[EXERCISE PROMPT] Your copy should hold only the lines from the one with "Character consis" to the one with "Terms and Conditions", both included, each exactly as it stands below, with no pictures.

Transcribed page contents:
◆ ◆ ◆
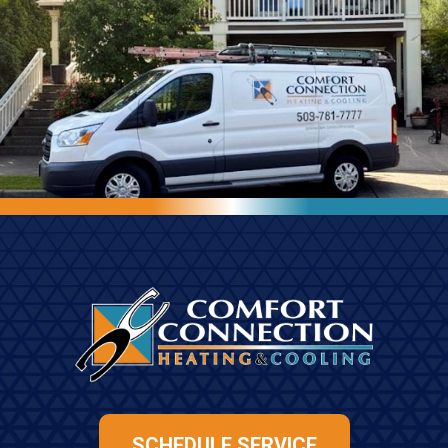
SCHEDULE SERVICE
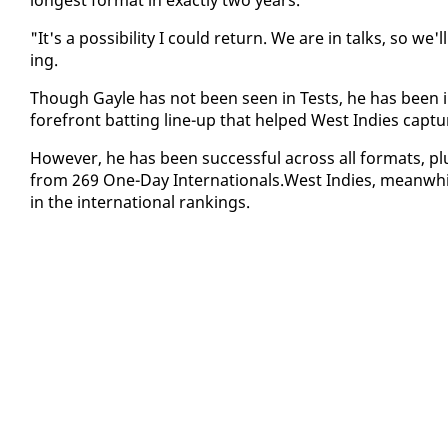
"It's a pos­si­bil­i­ty I could re­turn. We are in talks, so 
ing.
Though Gayle has not been seen in Tests, he has been in 
fore­front bat­ting line-up that helped West In­dies cap­
How­ev­er, he has been suc­cess­ful across all for­mats, p
from 269 One-Day In­ter­na­tion­als.West In­dies, mean­while
in the in­ter­na­tion­al rank­ings.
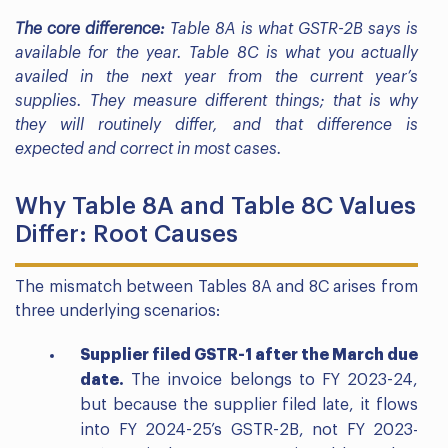
The core difference:
Table 8A is what GSTR-2B says is
available for the year. Table 8C is what you actually
availed in the next year from the current year’s
supplies. They measure different things; that is why
they will routinely differ, and that difference is
expected and correct in most cases.
Why Table 8A and Table 8C Values
Differ: Root Causes
The mismatch between Tables 8A and 8C arises from
three underlying scenarios:
Supplier filed GSTR-1 after the March due
date.
The invoice belongs to FY 2023-24,
but because the supplier filed late, it flows
into FY 2024-25’s GSTR-2B, not FY 2023-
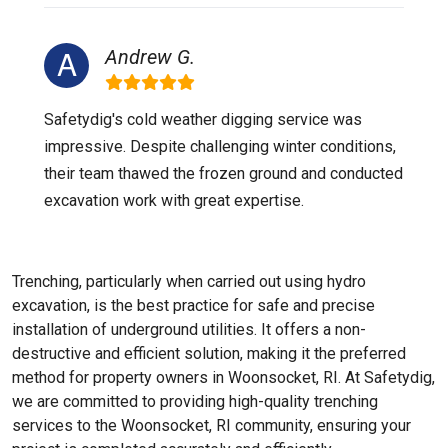
Andrew G.
Safetydig's cold weather digging service was
impressive. Despite challenging winter conditions,
their team thawed the frozen ground and conducted
excavation work with great expertise.
Trenching, particularly when carried out using hydro
excavation, is the best practice for safe and precise
installation of underground utilities. It offers a non-
destructive and efficient solution, making it the preferred
method for property owners in Woonsocket, RI. At Safetydig,
we are committed to providing high-quality trenching
services to the
Woonsocket, RI
community, ensuring your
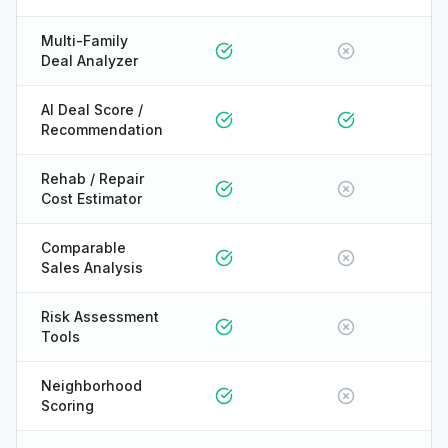
Multi-Family
Deal Analyzer
AI Deal Score /
Recommendation
Rehab / Repair
Cost Estimator
Comparable
Sales Analysis
Risk Assessment
Tools
Neighborhood
Scoring
ONYX
AI Guide · REI Vault Pro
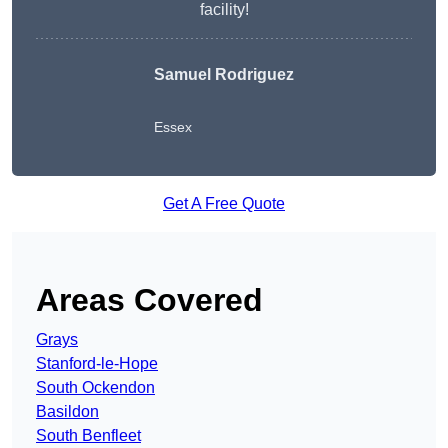
facility!
Samuel Rodriguez
Essex
Get A Free Quote
Areas Covered
Grays
Stanford-le-Hope
South Ockendon
Basildon
South Benfleet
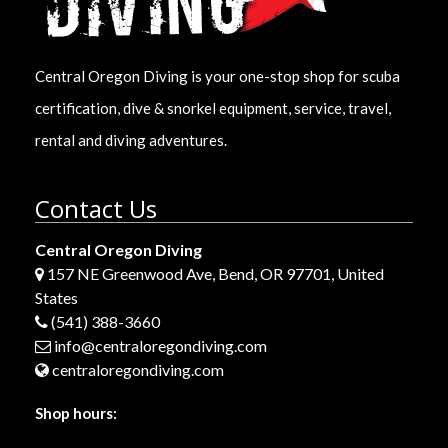
Central Oregon Diving is your one-stop shop for scuba
certification, dive & snorkel equipment, service, travel,
rental and diving adventures.
Contact Us
Central Oregon Diving
157 NE Greenwood Ave, Bend, OR 97701, United
States
(541) 388-3660
info@centraloregondiving.com
centraloregondiving.com
Shop hours:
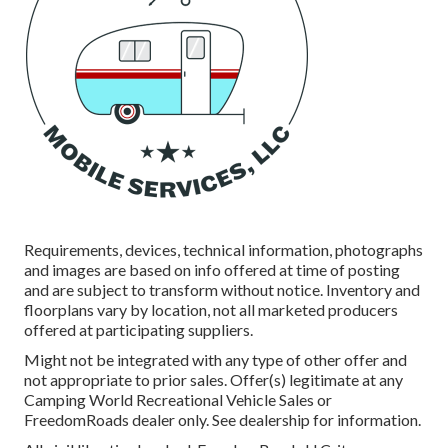
Requirements, devices, technical information, photographs
and images are based on info offered at time of posting
and are subject to transform without notice. Inventory and
floorplans vary by location, not all marketed producers
offered at participating suppliers.
Might not be integrated with any type of other offer and
not appropriate to prior sales. Offer(s) legitimate at any
Camping World Recreational Vehicle Sales or
FreedomRoads dealer only. See dealership for information.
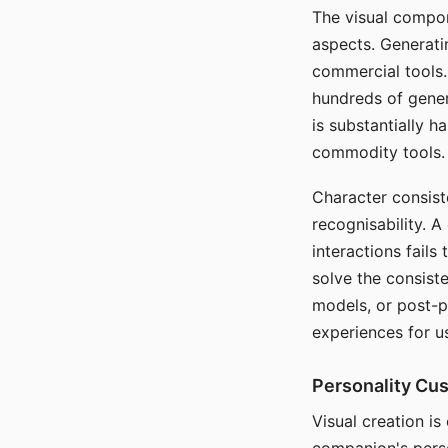
The visual compon
aspects. Generatin
commercial tools. 
hundreds of genera
is substantially 
commodity tools.
Character consis
recognisability. 
interactions fails
solve the consist
models, or post-p
experiences for u
Personality Cu
Visual creation is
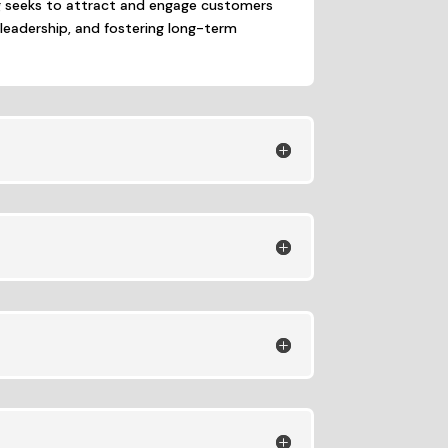
g seeks to attract and engage customers
 leadership, and fostering long-term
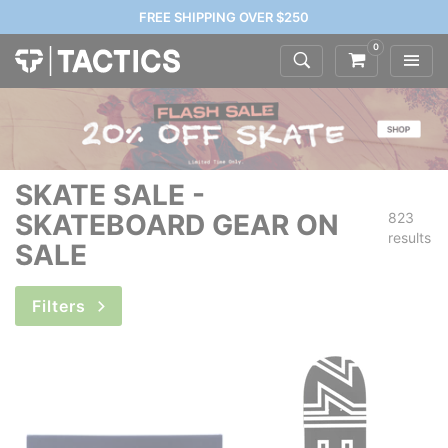
FREE SHIPPING OVER $250
0
SKATE SALE -
SKATEBOARD GEAR ON
823
results
SALE
Filters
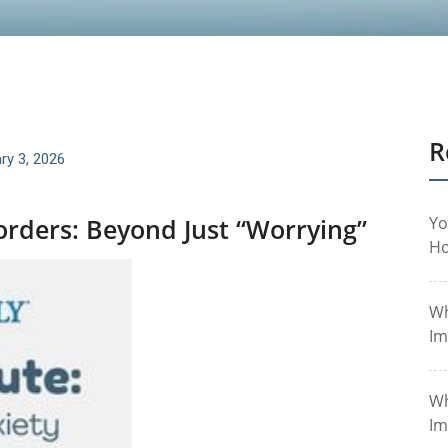
R
ry 3, 2026
rders: Beyond Just “Worrying”
Yo
Ho
Wh
Im
Wh
Im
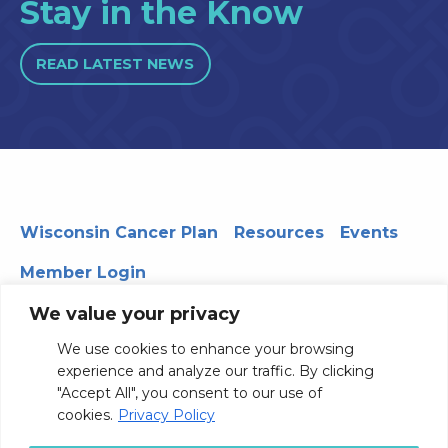
Stay in the Know
READ LATEST NEWS
Wisconsin Cancer Plan
Resources
Events
Member Login
We value your privacy
We use cookies to enhance your browsing
330 WARF | 610 Walnut Street, Madison, WI 53726
experience and analyze our traffic. By clicking
© 2026 Board of Regents of the University of Wisconsin
"Accept All", you consent to our use of
System
Privacy Notice
Terms and Conditions
cookies.
Privacy Policy
Contact Us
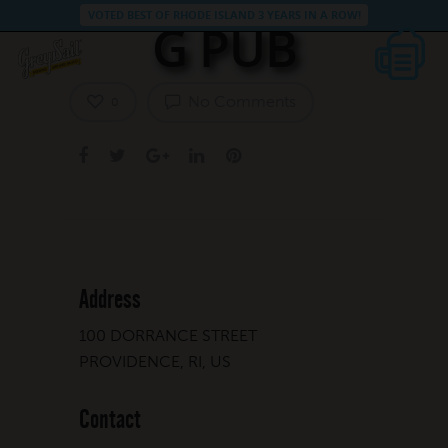
VOTED BEST OF RHODE ISLAND 3 YEARS IN A ROW!
G PUB
No Comments
0
Address
100 DORRANCE STREET
PROVIDENCE, RI, US
Contact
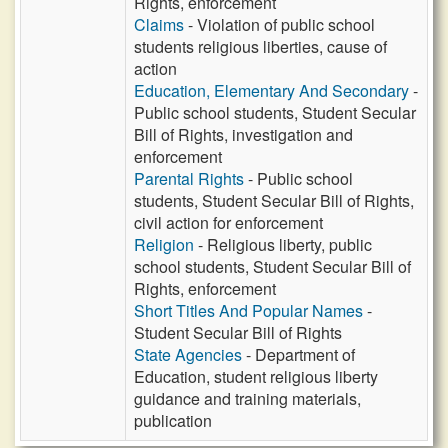
Rights, enforcement
Claims
- Violation of public school
students religious liberties, cause of
action
Education, Elementary And Secondary
-
Public school students, Student Secular
Bill of Rights, investigation and
enforcement
Parental Rights
- Public school
students, Student Secular Bill of Rights,
civil action for enforcement
Religion
- Religious liberty, public
school students, Student Secular Bill of
Rights, enforcement
Short Titles And Popular Names
-
Student Secular Bill of Rights
State Agencies
- Department of
Education, student religious liberty
guidance and training materials,
publication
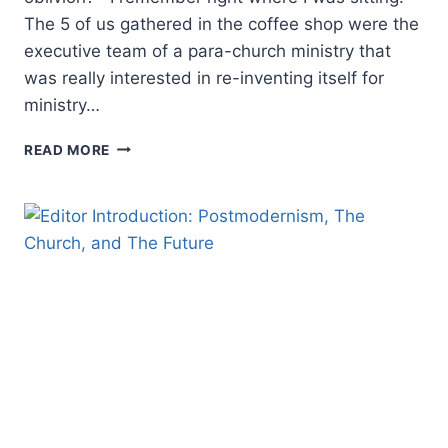
The 5 of us gathered in the coffee shop were the
executive team of a para-church ministry that
was really interested in re-inventing itself for
ministry…
EMERGE
READ MORE
OR
SUBMERGE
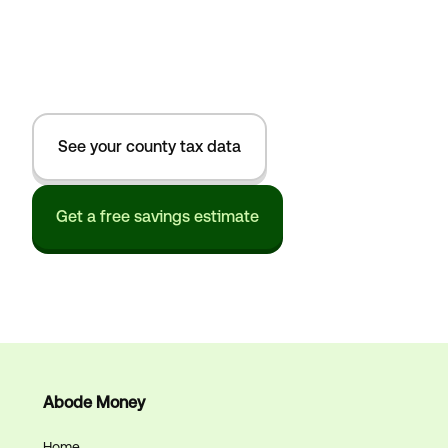
See your county tax data
Get a free savings estimate
Abode Money
Home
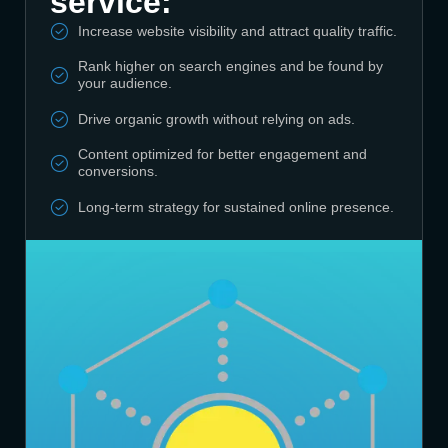
service:
Increase website visibility and attract quality traffic.
Rank higher on search engines and be found by
your audience.
Drive organic growth without relying on ads.
Content optimized for better engagement and
conversions.
Long-term strategy for sustained online presence.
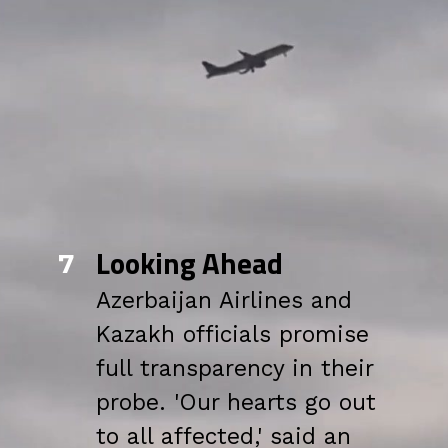
Looking Ahead
7
Azerbaijan Airlines and
Kazakh officials promise
full transparency in their
probe. 'Our hearts go out
to all affected,' said an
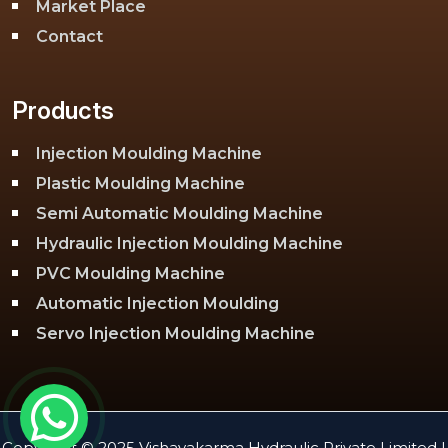
Market Place
Contact
Products
Injection Moulding Machine
Plastic Moulding Machine
Semi Automatic Moulding Machine
Hydraulic Injection Moulding Machine
PVC Moulding Machine
Automatic Injection Moulding
Servo Injection Moulding Machine
Toggle Injection Moulding Machine
PLC Injection Moulding Machine
PET Injection Moulding Machine
Copyright © 2025 Vishavakarma Hydraulic Private Limited |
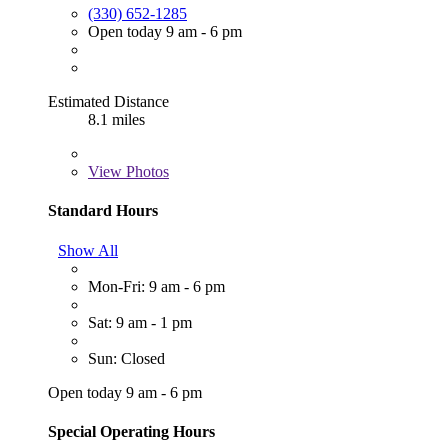
(330) 652-1285
Open today 9 am - 6 pm
Estimated Distance
8.1 miles
View
Photos
Standard Hours
Show All
Mon-Fri: 9 am - 6 pm
Sat: 9 am - 1 pm
Sun: Closed
Open today 9 am - 6 pm
Special Operating Hours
◆ ◆ ◆
[ANSWER TO THIS TASK]
Character consis
recognisability. 
interactions fails
solve the consist
models, or post-p
experiences for u
Personality Cu
Visual creation is
g seeks to attract and engage customers
 leadership, and fostering long-term
FREE SHIPPING OVER $250
0
SKATE SALE -
SKATEBOARD GEAR ON
823
results
SALE
Filters
R
ry 3, 2026
rders: Beyond Just “Worrying”
Yo
Ho
Wh
Im
Wh
Im
Stay in the Know
READ LATEST NEWS
Wisconsin Cancer Plan
Resources
Events
Member Login
We value your privacy
We use cookies to enhance your browsing
330 WARF | 610 Walnut Street, Madison, WI 53726
experience and analyze our traffic. By clicking
© 2026 Board of Regents of the University of Wisconsin
"Accept All", you consent to our use of
System
Privacy Notice
Terms and Conditions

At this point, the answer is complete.